I have had my cpd's in a community tank and I was wondering if anyone has good techniques and tips for breeding and collecting the fry. I know I will have to take them out of the community tank, but other than that I am clueless.

I raised my current ones from babies so I should have no problem once I get to that point.


----------



## Sugar Cone (Jan 2, 2010)

No first hand experience, but here is a short article:
http://www.aquarticles.com/articles/breeding/Pham_Michael_Microrasbora_Galaxy.html


----------



## OrangeCones (Aug 15, 2009)

I set up a seperate tank for the males. The bottom of the tank was marbles, and the only deco was driftwood with tons of java moss attached to it and wisteria left to float. 

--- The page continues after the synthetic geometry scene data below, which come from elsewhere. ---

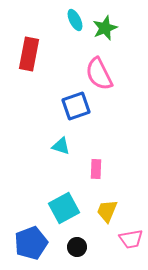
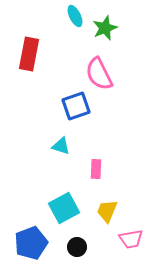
cyan ellipse: moved 4 px up
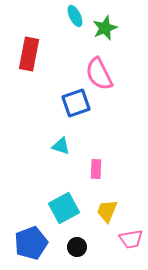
blue square: moved 3 px up
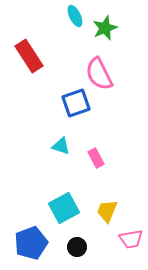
red rectangle: moved 2 px down; rotated 44 degrees counterclockwise
pink rectangle: moved 11 px up; rotated 30 degrees counterclockwise
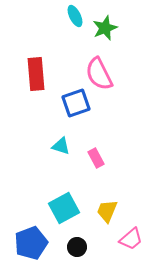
red rectangle: moved 7 px right, 18 px down; rotated 28 degrees clockwise
pink trapezoid: rotated 30 degrees counterclockwise
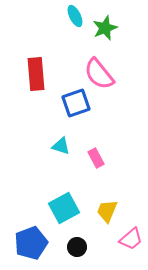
pink semicircle: rotated 12 degrees counterclockwise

I fed them and the females in the main tank live foods (small blackworms and microworms - I cultivate both) and frozen foods for two weeks. 

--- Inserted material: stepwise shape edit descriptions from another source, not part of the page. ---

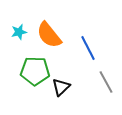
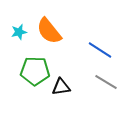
orange semicircle: moved 4 px up
blue line: moved 12 px right, 2 px down; rotated 30 degrees counterclockwise
gray line: rotated 30 degrees counterclockwise
black triangle: rotated 36 degrees clockwise
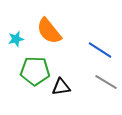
cyan star: moved 3 px left, 7 px down
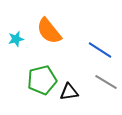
green pentagon: moved 7 px right, 9 px down; rotated 16 degrees counterclockwise
black triangle: moved 8 px right, 5 px down
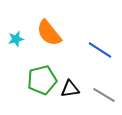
orange semicircle: moved 2 px down
gray line: moved 2 px left, 13 px down
black triangle: moved 1 px right, 3 px up
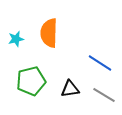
orange semicircle: rotated 40 degrees clockwise
blue line: moved 13 px down
green pentagon: moved 11 px left, 1 px down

I lowered the water by 50% in the males tank, and then added the females into the tank in the evening. Before I went to bed that night, I filled their tank back up with cooler water. 

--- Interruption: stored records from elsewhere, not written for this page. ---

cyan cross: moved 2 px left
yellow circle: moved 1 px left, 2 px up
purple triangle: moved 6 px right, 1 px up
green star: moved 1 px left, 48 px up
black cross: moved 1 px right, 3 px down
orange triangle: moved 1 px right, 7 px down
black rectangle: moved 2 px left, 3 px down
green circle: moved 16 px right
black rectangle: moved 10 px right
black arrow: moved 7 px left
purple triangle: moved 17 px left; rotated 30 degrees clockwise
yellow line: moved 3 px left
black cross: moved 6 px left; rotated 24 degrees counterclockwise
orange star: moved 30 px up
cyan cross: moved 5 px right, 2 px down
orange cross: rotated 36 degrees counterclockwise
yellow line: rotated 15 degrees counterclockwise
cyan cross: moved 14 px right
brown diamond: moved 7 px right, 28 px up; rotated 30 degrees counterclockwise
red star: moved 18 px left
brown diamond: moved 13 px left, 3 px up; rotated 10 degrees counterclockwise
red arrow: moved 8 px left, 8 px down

They began spawning the next morning. While feeding 2x a day in one corner of the tank, I'd shake the driftwood/moss so that more eggs would fall off. They will fall down between the marbles and then the parents can't get them to eat them. 

After 3 days, I'd return all to the main tank. You'll see fry free swimming at this point. 

I've raised 30-40 fry at a time this way with my original 12 adults (7 female, 5 male). They seem to breed constantly in the main tank. When I do water changes, I usually find a few fry. They breed like rabbits.


----------



## husonfirst (Sep 27, 2009)

How many eggs do they typically release?


----------



## OrangeCones (Aug 15, 2009)

I have no idea. I've only counted fry. I see some eggs get eaten that are clinging to the moss which is why I shake it to try to get more to fall into the marbles. If you have the tank space, you could remove the moss too. I leave it in since they spawn more than just the one time, usually for days at a time, take a few days break, then at it again.


----------



## DarrylR (Dec 5, 2007)

Here is my breeding thread:
http://www.aquariacentral.com/forums/showthread.php?t=179667

Spot where java moss
Shake
Harvest

Or just let the fry grow along side the adults.


----------